Any suggestions on which order I should try if I do a retest?
I just picked up a copy of Jim Murry's Whiskey Bible 2005 today. (I am hoping to pick up some more "whisky tasting vocabulary" and I thought it would be helpful to have more then just Mr. Jackson's book around)
Anyway I was very surprised to see his ratings of these thee malts
Lagavulin 16yo - 88
Laphroaig 10yo - 90
Ardbeg 10yo - 93
Finlaggan Old Reserve - 94
I think his comment on the Finlaggan is very interesting he says, "Someone has had access to one or two of the best casks the east coast of Islay has to offer. If you don't get a bottle of this you'll regret for the rest of your life."
So does the reference to "east coast" mean Caol Ila? or are the three in my tasting on the south side also considered the east coast?
Finlaggan Old Reserve
The last two might be switched around as the Laphroaig might have a tad more 'tang' as the Ardbeg (cebrtainly the older Laphroaig's do).
On the origin of the Finlaggen: it seems they switch between Lagavulin and Caol Ila. Do a search on this forum and you'll find more information on that, its been discussed several times before on this board.
I just did a quick check, and seems on my site there are also 3 notes on the Finlaggan: http://www.peatfreak.com/Cnt.php?search=finlaggan
Once you made your own note feel free to add it there as well =D
Crispy Critter wrote:hpulley wrote:In a lineup of all islays the choice is tough but I always put cask strength and peaty toward the end with cask strength trumping peatiness.
Sounds like we could make a whisky card game.
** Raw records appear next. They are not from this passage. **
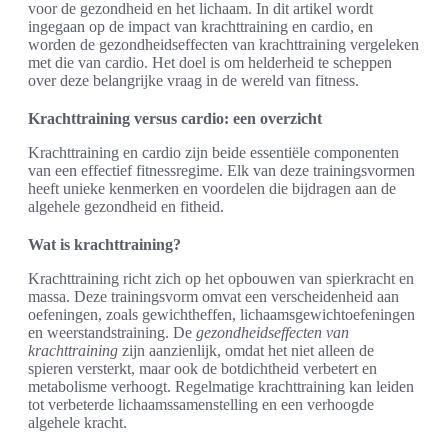
voor de gezondheid en het lichaam. In dit artikel wordt
ingegaan op de impact van krachttraining en cardio, en
worden de gezondheidseffecten van krachttraining vergeleken
met die van cardio. Het doel is om helderheid te scheppen
over deze belangrijke vraag in de wereld van fitness.
Krachttraining versus cardio: een overzicht
Krachttraining en cardio zijn beide essentiële componenten
van een effectief fitnessregime. Elk van deze trainingsvormen
heeft unieke kenmerken en voordelen die bijdragen aan de
algehele gezondheid en fitheid.
Wat is krachttraining?
Krachttraining richt zich op het opbouwen van spierkracht en
massa. Deze trainingsvorm omvat een verscheidenheid aan
oefeningen, zoals gewichtheffen, lichaamsgewichtoefeningen
en weerstandstraining. De
gezondheidseffecten van
krachttraining
zijn aanzienlijk, omdat het niet alleen de
spieren versterkt, maar ook de botdichtheid verbetert en
metabolisme verhoogt. Regelmatige krachttraining kan leiden
tot verbeterde lichaamssamenstelling en een verhoogde
algehele kracht.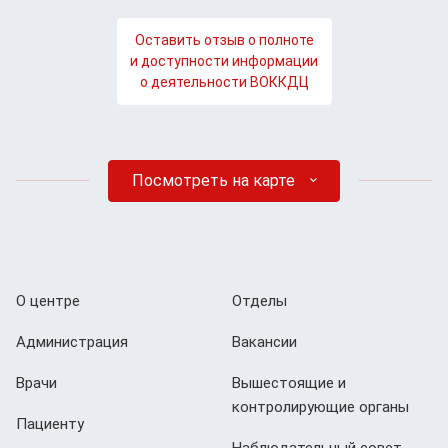
Оставить отзыв о полноте
и доступности информации
о деятельности ВОККДЦ
Посмотреть на карте
О центре
Отделы
Администрация
Вакансии
Врачи
Вышестоящие и
контролирующие органы
Пациенту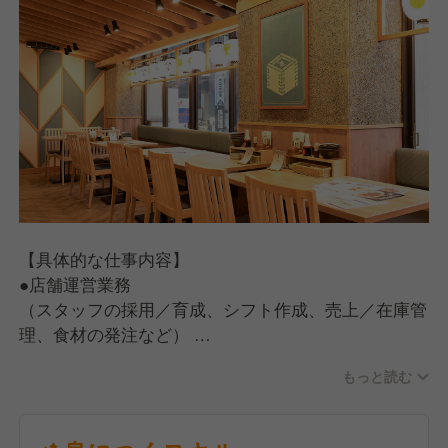
【具体的な仕事内容】
●店舗運営業務
（スタッフの採用／育成、シフト作成、売上／在庫管
理、食材の発注など）
●ホール・キッチン業務
もっと読む
（お客さま対応、ご案内、オーダー受付、料理、ドリ
ンクの提供、お会計、調理、仕込み、食器洗い）
【入社後の流れ】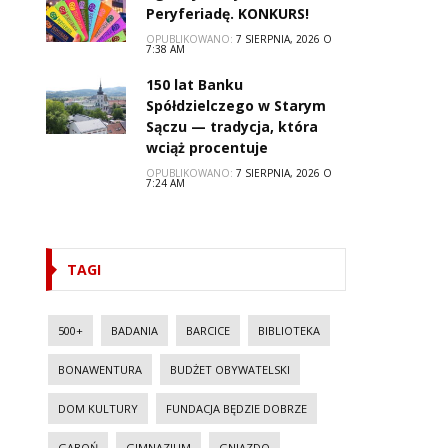
Peryferiadę. KONKURS!
OPUBLIKOWANO:
7 SIERPNIA, 2026 O
7:38 AM
150 lat Banku
Spółdzielczego w Starym
Sączu — tradycja, która
wciąż procentuje
OPUBLIKOWANO:
7 SIERPNIA, 2026 O
7:24 AM
TAGI
500+
BADANIA
BARCICE
BIBLIOTEKA
BONAWENTURA
BUDŻET OBYWATELSKI
DOM KULTURY
FUNDACJA BĘDZIE DOBRZE
GABOŃ
GIMNAZJUM
GNIAZDO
Four suits:
Richard Joynson would win--he holds all the aces!
Given that, I'd assume that it is the case the Finlaggan get their whiskies from more than one distillery. My one concern with that would be that the next sample of the same might be a different drink altogether... I'm really not sure whether all Old Reserves are from one source, all 10-year-olds from another, and so forth - or whether one batch of Old Reserve could come from a different place to next.
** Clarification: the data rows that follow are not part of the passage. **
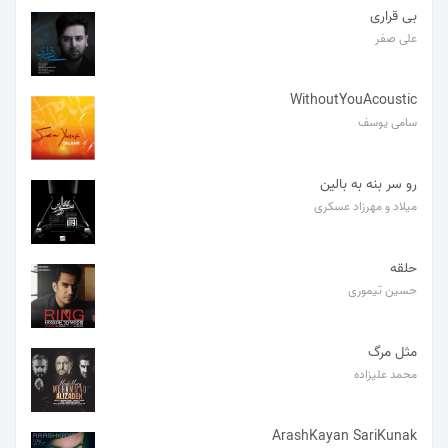
بی قراری
علی صفر
WithoutYouAcoustic
سامی یوسف
رو سر بنه به بالین
میلاد و مهرزاد عسکری
حلقه
حسین تیموری
مثل مرگ
محمد علیزاده
ArashKayan SariKunak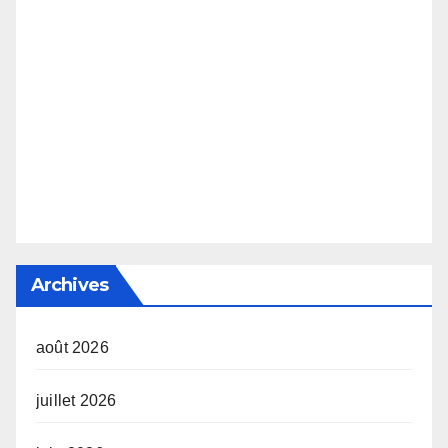
Archives
août 2026
juillet 2026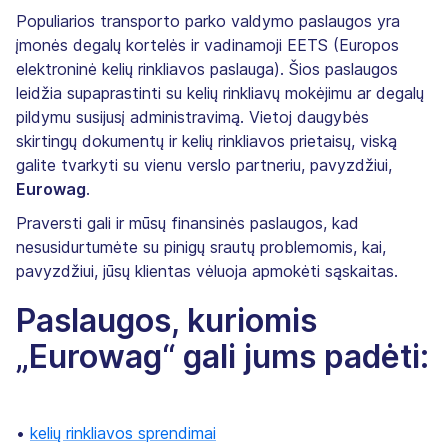
Populiarios transporto parko valdymo paslaugos yra
įmonės degalų kortelės ir vadinamoji EETS (Europos
elektroninė kelių rinkliavos paslauga). Šios paslaugos
leidžia supaprastinti su kelių rinkliavų mokėjimu ar degalų
pildymu susijusį administravimą. Vietoj daugybės
skirtingų dokumentų ir kelių rinkliavos prietaisų, viską
galite tvarkyti su vienu verslo partneriu, pavyzdžiui,
Eurowag
.
Praversti gali ir mūsų finansinės paslaugos, kad
nesusidurtumėte su pinigų srautų problemomis, kai,
pavyzdžiui, jūsų klientas vėluoja apmokėti sąskaitas.
Paslaugos, kuriomis
„Eurowag“ gali jums padėti:
•
kelių rinkliavos sprendimai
Still, at the price, I imagine that I won't be able to resist doing a little more investigation next time I come across a bottle...
I'll be in Seattle towards the end of May... did you find the Finlaggen there? If so - could you let me know where to find it?
I would love to take part in the tasting on the 9th, I just don't see a way of fitting into my schedule.
However, I might be able to pull off a quick trip up to Vancouver on May 12th . . . please tell me more.
no Finlaggan in Washington. I picked up the Finlaggan on a trip down to California. I think that only the distributor for that area (several states in the southwest) has it.
Edit: Crap--how did this get here? It's supposed to be under "What did you drink last night". Bedtime, I guess.
A Whisky Tasting Evening with "The World Guru of Whisky: Jim Murray" (author of the Whisky Bible 2005, among other books).
Thursday May 12th at the Terminal City Club, Vancouver, B.C. (7 p.m. start). This will be part of a three city tour - to include Victoria (May 9) and Calgary (May 11) ... Vancouver will be the finale!
Tickets will be on sale soon - but if you are interested please let me know and I will send you an ORDER FORM when available. ADVANCE TICKET SALES ONLY - TICKETS WILL NOT BE AVAILABLE AT THE DOOR.
This evening will be an educational tasting session with Jim Murray hosting and discussing our way through a targetted 10 whiskies.
I trust this is of interest and hope you can join us. Slainte ~ Cheers, Dave.
West Coast Whisky Society
p.s. after a neat shot I noticed about 15 minutes later a slight plastic taste. Anybody get this?